By comparing black and white Americans who are exposed to the same set of socioeconomic, social and environmental conditions, he said scientists were better able to see the true impact of social factors over race.
“When whites are exposed to the health risks of an urban environment their health status is compromised similarly to that of blacks, who more commonly live in such communities,” said Darrell Gaskin, PhD, co-author of the study, deputy director of the Hopkins Center for Health Disparities Solutions.
Effective policy interventions he said need to address “the differing resources of neighbourhoods and improve the underlying conditions of health for all.”
Studies in the UK have come to similar conclusions.

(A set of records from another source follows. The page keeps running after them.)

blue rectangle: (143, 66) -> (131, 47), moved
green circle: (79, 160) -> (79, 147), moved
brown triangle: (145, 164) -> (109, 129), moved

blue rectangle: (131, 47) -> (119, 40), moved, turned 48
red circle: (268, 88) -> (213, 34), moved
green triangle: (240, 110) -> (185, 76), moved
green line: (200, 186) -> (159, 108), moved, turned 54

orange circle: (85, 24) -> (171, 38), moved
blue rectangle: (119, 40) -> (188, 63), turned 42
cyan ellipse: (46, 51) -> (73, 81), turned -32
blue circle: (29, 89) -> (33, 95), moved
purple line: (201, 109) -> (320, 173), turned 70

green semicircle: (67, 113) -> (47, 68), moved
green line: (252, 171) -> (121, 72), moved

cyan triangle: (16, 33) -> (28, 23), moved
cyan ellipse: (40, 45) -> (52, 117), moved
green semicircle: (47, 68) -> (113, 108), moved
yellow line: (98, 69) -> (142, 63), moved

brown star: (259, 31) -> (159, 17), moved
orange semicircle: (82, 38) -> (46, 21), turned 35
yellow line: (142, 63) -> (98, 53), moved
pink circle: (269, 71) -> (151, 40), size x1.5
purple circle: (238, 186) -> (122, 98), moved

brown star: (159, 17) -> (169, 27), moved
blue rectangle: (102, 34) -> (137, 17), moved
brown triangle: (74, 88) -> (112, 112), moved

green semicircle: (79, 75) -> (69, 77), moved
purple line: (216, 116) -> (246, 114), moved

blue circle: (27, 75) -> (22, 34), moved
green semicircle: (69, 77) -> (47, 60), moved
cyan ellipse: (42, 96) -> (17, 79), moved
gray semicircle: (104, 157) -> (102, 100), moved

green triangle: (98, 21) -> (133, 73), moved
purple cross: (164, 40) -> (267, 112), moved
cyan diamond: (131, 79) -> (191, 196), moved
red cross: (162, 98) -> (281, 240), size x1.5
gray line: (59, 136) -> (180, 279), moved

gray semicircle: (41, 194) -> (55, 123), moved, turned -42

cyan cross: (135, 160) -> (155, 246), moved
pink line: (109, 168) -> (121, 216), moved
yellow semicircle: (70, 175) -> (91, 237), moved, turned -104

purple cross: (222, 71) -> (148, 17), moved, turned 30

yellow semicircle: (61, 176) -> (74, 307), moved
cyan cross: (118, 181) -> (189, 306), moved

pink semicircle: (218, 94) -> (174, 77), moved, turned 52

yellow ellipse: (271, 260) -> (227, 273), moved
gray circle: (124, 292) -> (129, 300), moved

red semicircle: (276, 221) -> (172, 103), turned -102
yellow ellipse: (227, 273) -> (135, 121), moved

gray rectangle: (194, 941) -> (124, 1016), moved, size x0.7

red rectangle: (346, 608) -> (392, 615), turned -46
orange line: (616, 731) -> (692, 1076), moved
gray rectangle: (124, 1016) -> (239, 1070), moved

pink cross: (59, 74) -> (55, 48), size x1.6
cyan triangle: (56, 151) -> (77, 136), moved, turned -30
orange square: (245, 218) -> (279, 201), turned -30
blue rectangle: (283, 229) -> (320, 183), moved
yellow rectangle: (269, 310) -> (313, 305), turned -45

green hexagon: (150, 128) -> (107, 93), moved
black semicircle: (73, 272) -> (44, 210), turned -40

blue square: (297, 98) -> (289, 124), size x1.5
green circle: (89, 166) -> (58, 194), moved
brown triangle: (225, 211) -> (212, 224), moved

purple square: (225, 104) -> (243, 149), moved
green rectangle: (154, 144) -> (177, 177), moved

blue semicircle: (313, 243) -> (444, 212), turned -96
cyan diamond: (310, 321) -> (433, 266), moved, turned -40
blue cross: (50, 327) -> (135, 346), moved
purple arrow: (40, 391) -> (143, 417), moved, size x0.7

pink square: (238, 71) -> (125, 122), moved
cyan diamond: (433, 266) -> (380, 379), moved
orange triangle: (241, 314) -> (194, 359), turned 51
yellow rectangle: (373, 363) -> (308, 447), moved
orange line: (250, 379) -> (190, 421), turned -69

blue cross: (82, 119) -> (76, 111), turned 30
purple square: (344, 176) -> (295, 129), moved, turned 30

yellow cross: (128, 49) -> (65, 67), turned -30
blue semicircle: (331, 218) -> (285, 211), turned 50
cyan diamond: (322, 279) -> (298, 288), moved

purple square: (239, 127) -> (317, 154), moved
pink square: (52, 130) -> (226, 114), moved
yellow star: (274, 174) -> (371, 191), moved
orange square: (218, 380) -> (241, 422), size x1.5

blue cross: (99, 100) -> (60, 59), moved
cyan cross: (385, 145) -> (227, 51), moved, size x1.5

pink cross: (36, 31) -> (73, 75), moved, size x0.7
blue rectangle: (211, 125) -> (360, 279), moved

In 2008 a report by End Child Poverty, a 130-strong network of children’s charities, church groups, unions and think-tanks, claimed that the gap between rich and poor had become one of the major factors affecting child mortality rates.
Based on a wide-ranging analysis of government data, it noted that children from poor families are at 10 times the risk of sudden infant death as children from better-off homes.
UPDATE October 20, 2011 – A second study, published in the New England Journal of Medicine has found that low-income women with children who moved from high-poverty to lower-poverty neighborhoods experienced important long-term improvements in aspects of their health; namely, reductions in diabetes and extreme obesity.
The study followed 4,498 women and children who lived in impoverished neighbourhoods in five US states – Baltimore, Boston, Chicago, Los Angeles and New York – and who enrolled in a programme which gave them access to housing in higher income neighbourhoods.
After 10-15 years of follow-up the researchers found that rates of both morbid obesity and diabetes for the women who had moved to the higher income neighbourhoods than in those who remained in low income neighbourhoods.
As with the Johns Hopkins’ study above, the researchers note that the health problems we sometimes equate with race may have more to do with where people actually live and their access to support and healthcare.
“These findings provide strong evidence that the environments in low-income neighbourhoods can contribute to poor health,” said lead author of the study University of Chicago professor Jens Ludwig
“Given that diabetes and obesity are associated with a large number of health complications and higher cost for medical care, the findings from this study suggest that improving the environments of low-income urban neighbourhoods might improve the duration and quality of life for the residents and lower health care expenditures,” added Robert Whitaker a co-author and professor of Public Health and Pediatrics at Temple University, who is an expert on obesity and diabetes.